Opter pour un abonnement, c’est basculer dans l’économie de la location logicielle. Microsoft propose plusieurs formules, qui s’adressent à des profils très variés :

  • Office 365 Business Essentials : 4,20 € par utilisateur chaque mois
  • Office 365 Business : 8,80 € par utilisateur et par mois
  • Office 365 Business Premium : 10,50 € par utilisateur chaque mois

Business Essentials donne uniquement accès aux versions web et mobiles des logiciels, avec des services intégrés comme Exchange, OneDrive, SharePoint et Teams. Mais si ces outils complémentaires ne répondent pas à vos besoins, la version web d’Office reste suffisante pour un usage basique.

Pour la maison, d’autres options sont proposées :

  • Office 365 Famille à 99 € par an
  • Office 365 Personnel à 69 € par an
  • Bureau Home & Étudiant 2019 à 149 €

Les offres destinées aux particuliers affichent des tarifs supérieurs aux formules professionnelles. Les différences se marquent aussi sur le nombre d’utilisateurs ou les fonctions accessoires incluses. Côté entreprises, Microsoft décline également quatre solutions « Enterprise » : 365 Plus, 365 E-1, 365 E-3 et 365 E-5. Chacune embarque des services additionnels qui font la différence pour les sociétés d’envergure ou les PME à la recherche d’outils évolués.

Office 2019 : une alternative à l’abonnement ?

Office Home & Business 2019 Digital coûte 299 € ; la version Professionnel 2019 atteint 579 €. Ce choix ne s’impose pas sans concessions.
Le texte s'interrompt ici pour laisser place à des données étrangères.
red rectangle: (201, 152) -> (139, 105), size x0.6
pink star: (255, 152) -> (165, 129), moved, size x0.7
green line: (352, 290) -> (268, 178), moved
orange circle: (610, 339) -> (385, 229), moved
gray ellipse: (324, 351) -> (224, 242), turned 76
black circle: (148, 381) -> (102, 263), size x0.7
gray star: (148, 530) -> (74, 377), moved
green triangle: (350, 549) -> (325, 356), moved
Office 2019 ne reçoit aucune mise à jour d’interface ni de fonctionnalités au fil du temps : ce qui était disponible en octobre 2018 restera gravé dans le marbre. Des outils comme OneNote, SharePoint Designer ou InfoPath sont absents de la suite. Lorsqu’une nouvelle génération sortira, il faudra acheter une licence supplémentaire pour profiter des éventuelles nouveautés.
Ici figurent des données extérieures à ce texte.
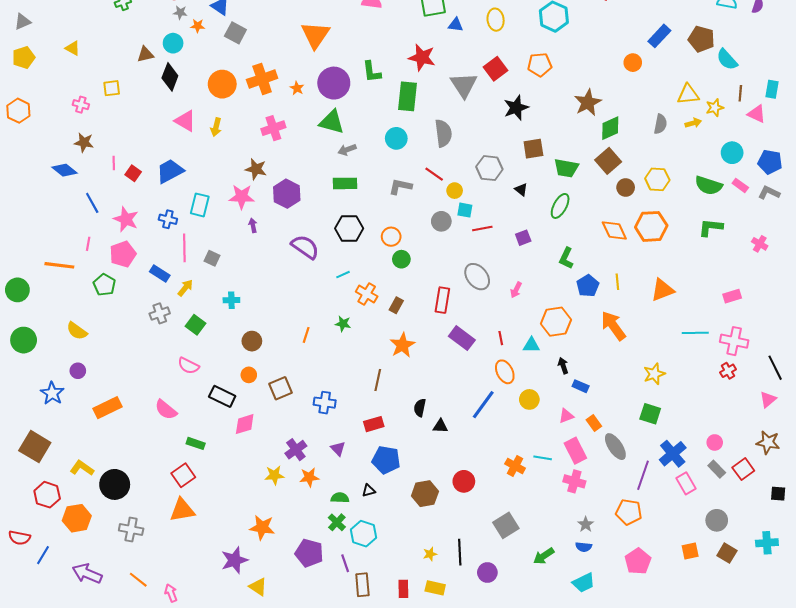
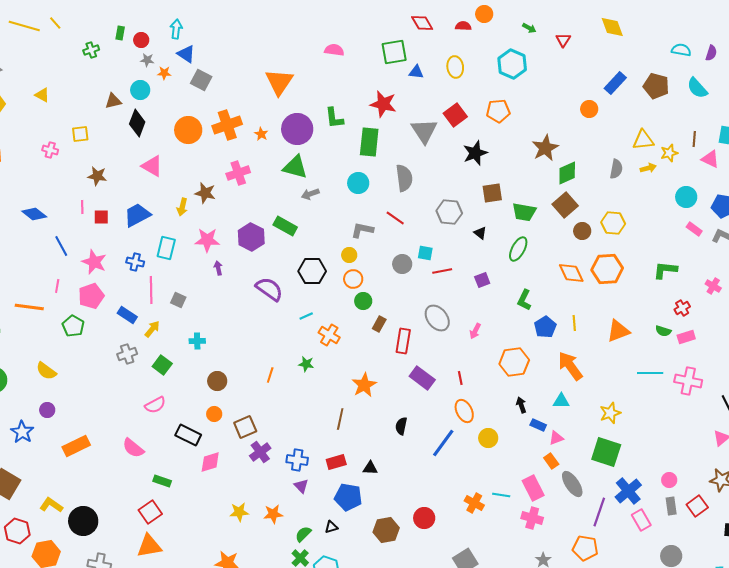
cyan semicircle: (727, 60) -> (697, 88), moved
yellow arrow: (216, 127) -> (182, 207), moved
brown star: (84, 142) -> (97, 176), moved
brown star: (256, 169) -> (205, 193), moved
red square: (133, 173) -> (101, 217), turned -35
green rectangle: (345, 183) -> (285, 226), moved, turned 30
green semicircle: (709, 185) -> (663, 331), moved, size x0.6
yellow circle: (455, 191) -> (349, 255), moved
brown rectangle: (396, 305) -> (379, 324), moved
cyan triangle: (531, 345) -> (561, 401), moved
pink semicircle: (188, 366) -> (155, 405), turned -55
red cross: (728, 371) -> (682, 308), moved
blue cross: (325, 403) -> (297, 460), moved
black semicircle: (420, 408) -> (401, 426), moved
green square: (650, 414) -> (606, 452), size x1.4
pink triangle: (566, 416) -> (556, 438), moved
black triangle: (440, 426) -> (370, 468), moved
purple cross: (296, 450) -> (260, 452), moved
gray rectangle: (717, 469) -> (671, 506), turned 36
green semicircle: (340, 498) -> (303, 534), turned -48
Un point important : Office 2019 refuse de s’installer sur Windows 7 ou Windows 8.1. Pour les administrateurs, l’emplacement du logiciel est imposé : pas le choix, installation sur C: et rien d’autre. Autre exigence, une connexion internet devient impérative pour la mise en place et l’utilisation du produit. À l’époque d’Office 2010, il suffisait d’un ordinateur déconnecté pour travailler sereinement ; ce temps semble révolu.

Quelles alternatives à Microsoft Office ?

Le sentiment d’être à l’étroit ou de payer trop cher pousse de nombreux utilisateurs à regarder hors du giron Microsoft. Google Docs s’est imposé comme référence pour collaborer en ligne ; LibreOffice et FreeOffice assurent l’essentiel en local. Ces alternatives gratuites répondent à la grande majorité des besoins bureautiques quotidiens, avec en prime une compatibilité de plus en plus fiable avec les fichiers Microsoft.

Word reste le géant historique de la bureautique, mais ses compétiteurs progressent sans relâche, portés par la souplesse d’utilisation et le zéro abonnement. L’abonnement systématique n’est pas une fatalité. La liberté de choisir ses outils n’a pas rendu les armes, pas encore.